Why is it important that we implement SNP profiling into breast cancer risk assessment?
I think that we should be doing population screening and prevention better than we are currently doing. The one size fits all is, "Let's invite every woman, when they reach 50 years of age, for three yearly screening." But the general population isn’t one size; it’s many different sizes, and there’s a proportion of people at age 50 who have an extremely low chance of developing breast cancer.
For these people, screening risks may outweigh the benefits. In other words, they have a higher proportional chance of being mistakenly diagnosed with breast cancer and being treated for something that would never cause them any problems.
It also allows us to identify about one in six of the population who fit into what NICE define as having a moderate or high risk of breast cancer. This is important because of those one in six, ~18% develop nearly half of all stage two cancers.

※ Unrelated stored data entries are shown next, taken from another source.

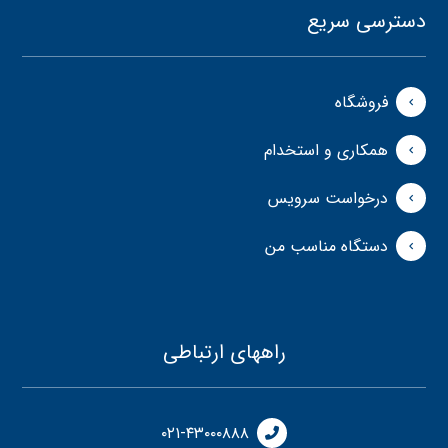
دسترسی سریع
فروشگاه
همکاری و استخدام
درخواست سرویس
دستگاه مناسب من
راههای ارتباطی
۰۲۱-۴۳۰۰۰۸۸۸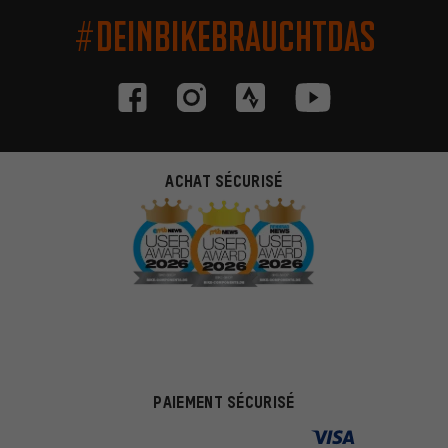
#DEINBIKEBRAUCHTDAS
ACHAT SÉCURISÉ
PAIEMENT SÉCURISÉ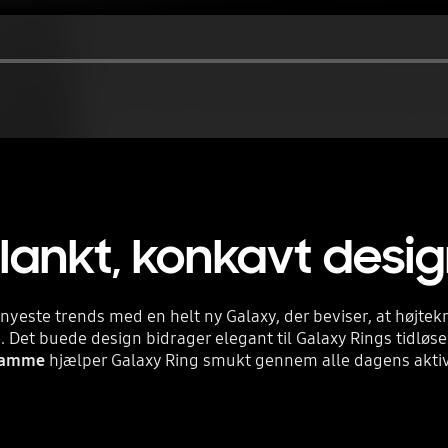
lankt,
konkavt desi
 nyeste trends med en helt ny Galaxy, der beviser, at højte
. Det
buede design bidrager elegant til Galaxy Rings tidløs
ramme
hjælper Galaxy Ring smukt gennem alle dagens aktiv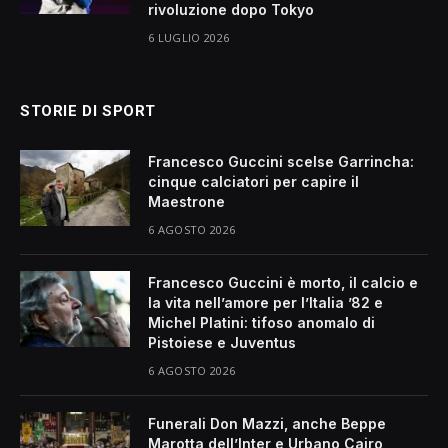
rivoluzione dopo Tokyo
6 LUGLIO 2026
STORIE DI SPORT
Francesco Guccini scelse Garrincha:
cinque calciatori per capire il
Maestrone
6 AGOSTO 2026
Francesco Guccini è morto, il calcio e
la vita nell’amore per l’Italia ’82 e
Michel Platini: tifoso anomalo di
Pistoiese e Juventus
6 AGOSTO 2026
Funerali Don Mazzi, anche Beppe
Marotta dell’Inter e Urbano Cairo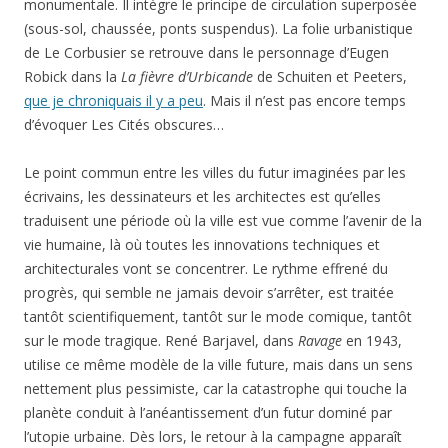
monumentale. Il intègre le principe de circulation superposée
(sous-sol, chaussée, ponts suspendus). La folie urbanistique
de Le Corbusier se retrouve dans le personnage d’Eugen
Robick dans la
La fièvre d’Urbicande
de Schuiten et Peeters,
que je chroniquais il y a peu
. Mais il n’est pas encore temps
d’évoquer Les Cités obscures…
Le point commun entre les villes du futur imaginées par les
écrivains, les dessinateurs et les architectes est qu’elles
traduisent une période où la ville est vue comme l’avenir de la
vie humaine, là où toutes les innovations techniques et
architecturales vont se concentrer. Le rythme effrené du
progrès, qui semble ne jamais devoir s’arrêter, est traitée
tantôt scientifiquement, tantôt sur le mode comique, tantôt
sur le mode tragique. René Barjavel, dans
Ravage
en 1943,
utilise ce même modèle de la ville future, mais dans un sens
nettement plus pessimiste, car la catastrophe qui touche la
planète conduit à l’anéantissement d’un futur dominé par
l’utopie urbaine. Dès lors, le retour à la campagne apparaît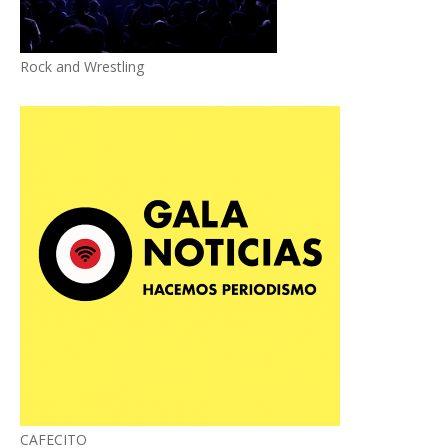
Rock and Wrestling
CAFECITO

This is a group that we should be doing screening more frequently in, that's a group that we should be offering, or considering, preventative drugs which can reduce the risk of breast cancer after menopause.

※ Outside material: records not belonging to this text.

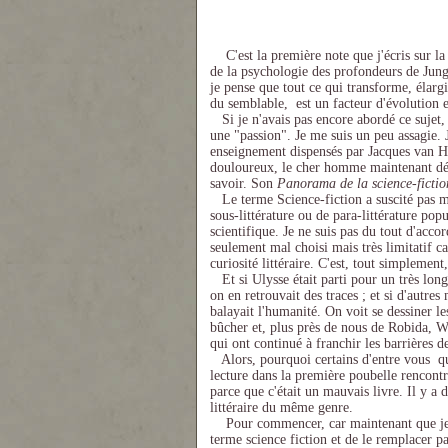
C'est la première note que j'écris sur la 
de la psychologie des profondeurs de Jung, 
je pense que tout ce qui transforme, élargi
du semblable, est un facteur d'évolution e
Si je n'avais pas encore abordé ce sujet, 
une "passion". Je me suis un peu assagie. 
enseignement dispensés par Jacques van H
douloureux, le cher homme maintenant décé
savoir. Son
Panorama de la science-fictio
Le terme Science-fiction a suscité pas m
sous-littérature ou de para-littérature popul
scientifique. Je ne suis pas du tout d'acco
seulement mal choisi mais très limitatif ca
curiosité littéraire. C'est, tout simplement
Et si Ulysse était parti pour un très long 
on en retrouvait des traces ; et si d'autre
balayait l'humanité. On voit se dessiner 
bûcher et, plus près de nous de Robida, We
qui ont continué à franchir les barrières d
Alors, pourquoi certains d'entre vous qui 
lecture dans la première poubelle rencontr
parce que c'était un mauvais livre. Il y a
littéraire du même genre.
Pour commencer, car maintenant que je sui
terme science fiction et de le remplacer p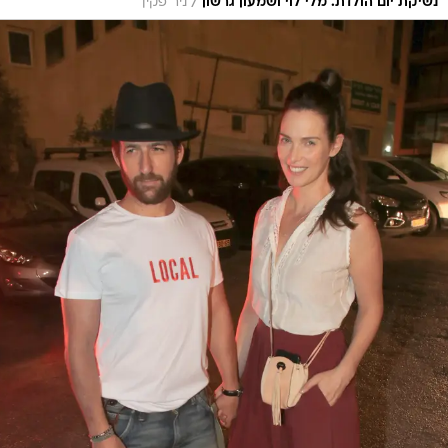
/
נשיקת יום הולדת. מלי לוי ושמעון גרשון
ניר פקין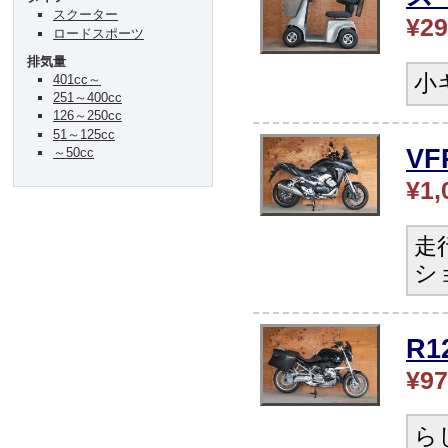
スクーター
¥29
ロードスポーツ
排気量
小
401cc～
251～400cc
126～250cc
51～125cc
V
～50cc
¥1,
走
シ
R
¥97
ら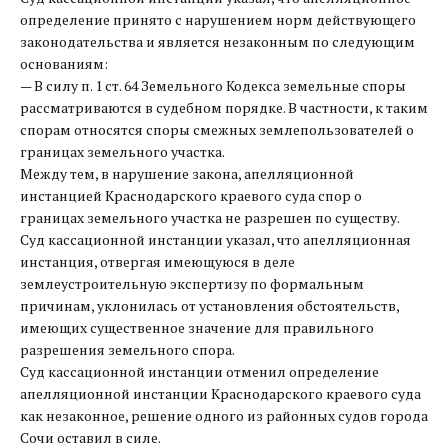
определение принято с нарушением норм действующего
законодательства и является незаконным по следующим
основаниям:
— В силу п. 1 ст. 64 Земельного Кодекса земельные споры
рассматриваются в судебном порядке. В частности, к таким
спорам относятся споры смежных землепользователей о
границах земельного участка.
Между тем, в нарушение закона, апелляционной
инстанцией Краснодарского краевого суда спор о
границах земельного участка не разрешен по существу.
Суд кассационной инстанции указал, что апелляционная
инстанция, отвергая имеющуюся в деле
землеустроительную экспертизу по формальным
причинам, уклонилась от установления обстоятельств,
имеющих существенное значение для правильного
разрешения земельного спора.
Суд кассационной инстанции отменил определение
апелляционной инстанции Краснодарского краевого суда
как незаконное, решение одного из районных судов города
Сочи оставил в силе.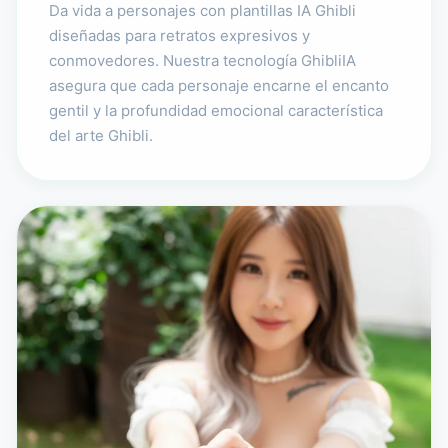
Da vida a personajes con plantillas IA Ghibli
diseñadas para retratos expresivos y
conmovedores. Nuestra tecnología GhibliIA
asegura que cada personaje encarne el encanto
gentil y la profundidad emocional característica
del arte Ghibli.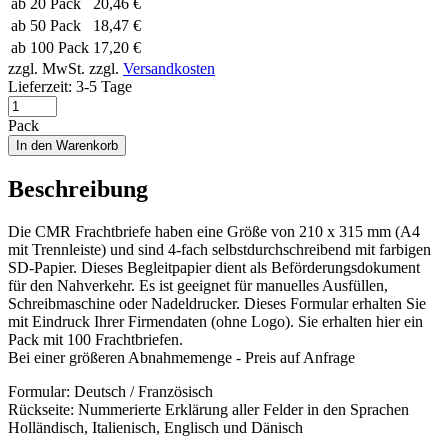
ab 20 Pack
20,46 €
ab 50 Pack
18,47 €
ab 100 Pack
17,20 €
zzgl. MwSt.
zzgl.
Versandkosten
Lieferzeit:
3-5 Tage
Pack
In den Warenkorb
Beschreibung
Die CMR Frachtbriefe haben eine Größe von 210 x 315 mm (A4
mit Trennleiste) und sind 4-fach selbstdurchschreibend mit farbigen
SD-Papier. Dieses Begleitpapier dient als Beförderungsdokument
für den Nahverkehr. Es ist geeignet für manuelles Ausfüllen,
Schreibmaschine oder Nadeldrucker. Dieses Formular erhalten Sie
mit Eindruck Ihrer Firmendaten (ohne Logo). Sie erhalten hier ein
Pack mit 100 Frachtbriefen.
Bei einer größeren Abnahmemenge - Preis auf Anfrage
Formular: Deutsch / Französisch
Rückseite: Nummerierte Erklärung aller Felder in den Sprachen
Holländisch, Italienisch, Englisch und Dänisch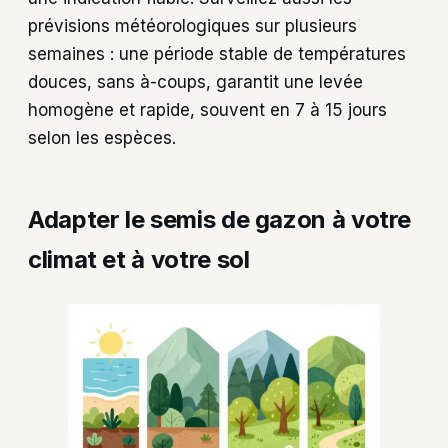
prévisions météorologiques sur plusieurs
semaines : une période stable de températures
douces, sans à-coups, garantit une levée
homogène et rapide, souvent en 7 à 15 jours
selon les espèces.
Adapter le semis de gazon à votre
climat et à votre sol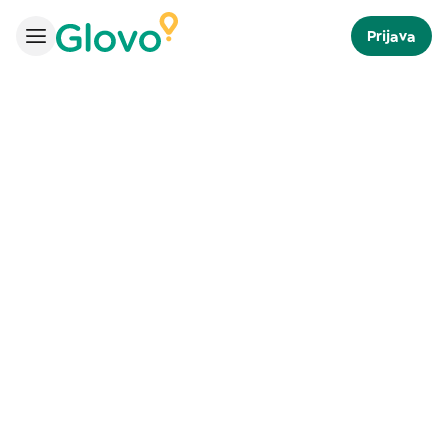
Prijava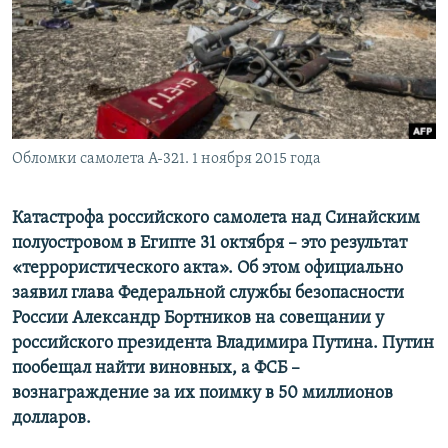
ПРИСОЕДИНЯЙТЕСЬ!
ПОБЕДИТЕЛЕЙ НЕ СУДЯТ?
КРЫМ.НЕПОКОРЕННЫЙ
ELIFBE
УКРАИНСКАЯ ПРОБЛЕМА КРЫМА
Все сайты RFE/RL
Обломки самолета А-321. 1 ноября 2015 года
Катастрофа российского самолета над Синайским
полуостровом в Египте 31 октября – это результат
«террористического акта». Об этом официально
заявил глава Федеральной службы безопасности
России Александр Бортников на совещании у
российского президента Владимира Путина. Путин
пообещал найти виновных, а ФСБ –
вознаграждение за их поимку в 50 миллионов
долларов.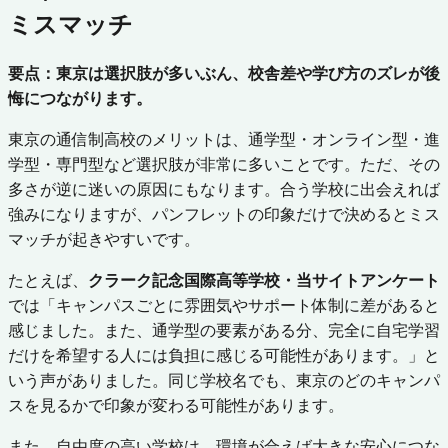
ミスマッチ
要点：東京は選択肢が多いぶん、校舎差や学び方のズレが後
悔につながります。
東京の通信制高校のメリットは、通学型・オンライン型・進
学型・専門型など選択肢が非常に多いことです。ただ、その
多さが逆に迷いの原因にもなります。合う学校に出会えれば
強みになりますが、パンフレットの印象だけで決めるとミス
マッチが起きやすいです。
たとえば、
クラーク記念国際高等学校・当サイトアンケート
では「キャンパスごとに雰囲気やサポート体制に差があると
感じました。また、通学型の要素がある分、完全に自宅学習
だけを希望する人には負担に感じる可能性があります。」と
いう声がありました。同じ学校名でも、東京のどのキャンパ
スを見るかで印象が変わる可能性があります。
また、自由度の高い学校は、環境が合えば大きな安心につな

Please outline your research and current projects in the field of breast cancer risks and SNPs.
We recently published a study in the JAMA Oncology, which involved SNP testing 10,000 women who volunteered as part of the Greater Manchester screening population. We measured their standard risk factors with the Tyrer-Cuzick model, their mammographic density, and then we carried out a SNP test which included 18 SNPs.
We used to data to segregate women into risk categories (high, low or average). Women in the high risk categories qualified for extra screening or chemoprevention drugs. We found that the test was highly accurate and saw that the rates of cancer that were expected were the rates of cancer we actually saw.

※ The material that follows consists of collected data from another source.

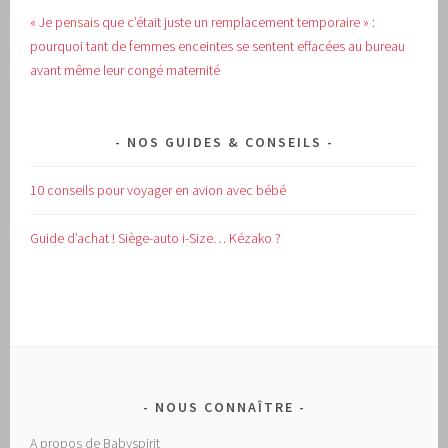
« Je pensais que c’était juste un remplacement temporaire » :
pourquoi tant de femmes enceintes se sentent effacées au bureau
avant même leur congé maternité
NOS GUIDES & CONSEILS
10 conseils pour voyager en avion avec bébé
Guide d’achat !
Siège-auto i-Size… Kézako ?
NOUS CONNAÎTRE
A propos de Babyspirit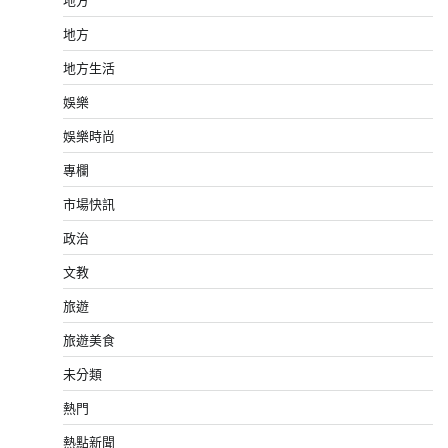
地方
地方生活
娛樂
娛樂時尚
專欄
市場快訊
政治
文教
旅遊
旅遊美食
未分類
熱門
熱點新聞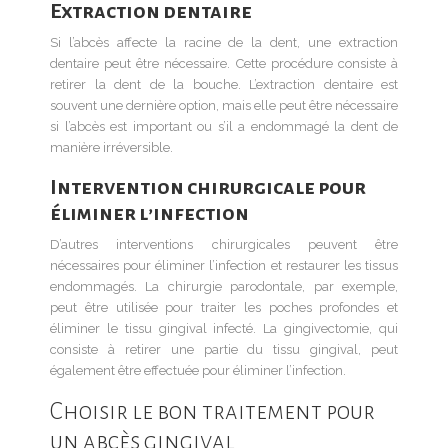
Extraction dentaire
Si l’abcès affecte la racine de la dent, une extraction
dentaire peut être nécessaire. Cette procédure consiste à
retirer la dent de la bouche. L’extraction dentaire est
souvent une dernière option, mais elle peut être nécessaire
si l’abcès est important ou s’il a endommagé la dent de
manière irréversible.
Intervention chirurgicale pour
éliminer l’infection
D’autres interventions chirurgicales peuvent être
nécessaires pour éliminer l’infection et restaurer les tissus
endommagés. La chirurgie parodontale, par exemple,
peut être utilisée pour traiter les poches profondes et
éliminer le tissu gingival infecté. La gingivectomie, qui
consiste à retirer une partie du tissu gingival, peut
également être effectuée pour éliminer l’infection.
Choisir le bon traitement pour
un abcès gingival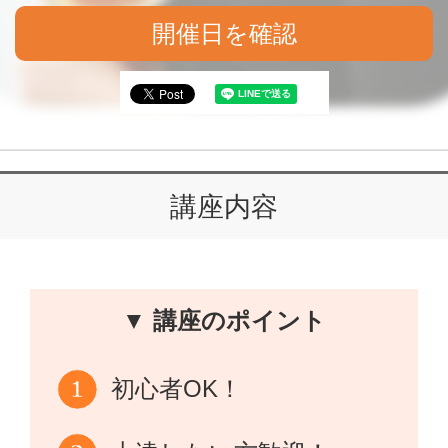
開催日を確認
講座内容
▼ 講座のポイント
初心者OK！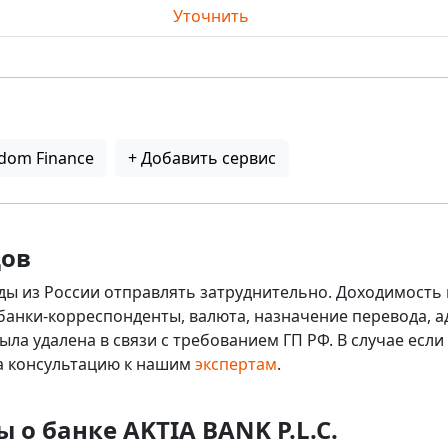
Уточнить
dom Finance
+ Добавить сервис
дов
ды из России отправлять затруднительно. Доходимость 
 банки-корреспонденты, валюта, назначение перевода, ад
ыла удалена в связи с требованием ГП РФ. В случае ес
на консультацию к нашим
экспертам
.
 о банке AKTIA BANK P.L.C.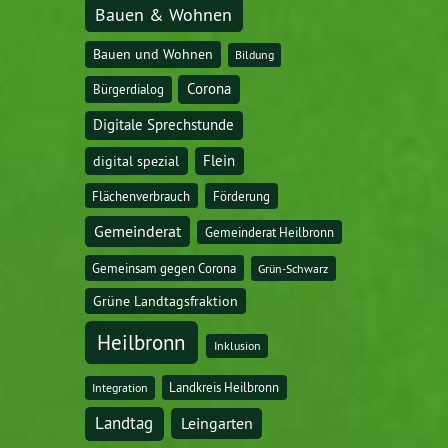
Bauen & Wohnen
Bauen und Wohnen
Bildung
Corona
Bürgerdialog
Digitale Sprechstunde
digital spezial
Flein
Flächenverbrauch
Förderung
Gemeinderat
Gemeinderat Heilbronn
Gemeinsam gegen Corona
Grün-Schwarz
Grüne Landtagsfraktion
Heilbronn
Inklusion
Landkreis Heilbronn
Integration
Landtag
Leingarten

What options will this provide to women who find out they are at risk of developing breast cancer?
As a result of the study we are going to start telling women what their risks are at their first screen. If they are in the high or moderate risk category, we will offer them more frequent mammograms and they are at low risk, talk to them about delaying screening for another 10 years.
Some women will even have sufficient risk to consider surgery as a preventative option, but that would be an unusual situation for someone without a genetic mutation such as BRCA1/2.
Credit: NIHR Manchester Biomedical Research Centre/Youtube.com
Do you think SNP profiling will become common practice in healthcare? Could it be applied to any other cancers?
Yes, I think SNP profiling is really should come in. It is a vital part of risk management and is cheaper than traditional genetic tests. At the moment, its accuracy is only been proven for breast cancer, but I think SNP testing will soon be introduced for prostate and lung cancer screening, amongst many others.
What do you think the future holds for breast cancer risk assessment?
I think there is still room for improvement. Increasing the number of SNPs involved in the SNP test will be one factor. Another factor will be making sure that any new SNPs are accurate. The current paper shows the fantastic accuracy of SNP 18, and we know that adding more SNPs will improve accuracy, however we need to ensure we are not giving women exaggerated risks.
Where can readers find more information?
About Dr Gareth Evans
Dr Gareth Evans is a Consultant in Medical Genetics and Cancer Epidemiology at The Manchester University NHS Foundation Trust and The Christie NHS Foundation Trust.
He has established a national and international reputation in clinical and research aspects of cancer genetics, particularly in neurofibromatosis and breast cancer.
Dr Evans is lead clinician on the NICE familial breast cancer guideline group and until recently, a trustee of Breast Cancer Now and the Neuro Foundation. He has published 706 peer reviewed research publications; 261 as first or senior author. He has published over 100 reviews and chapters and has had a book published by Oxford University Press on familial cancer.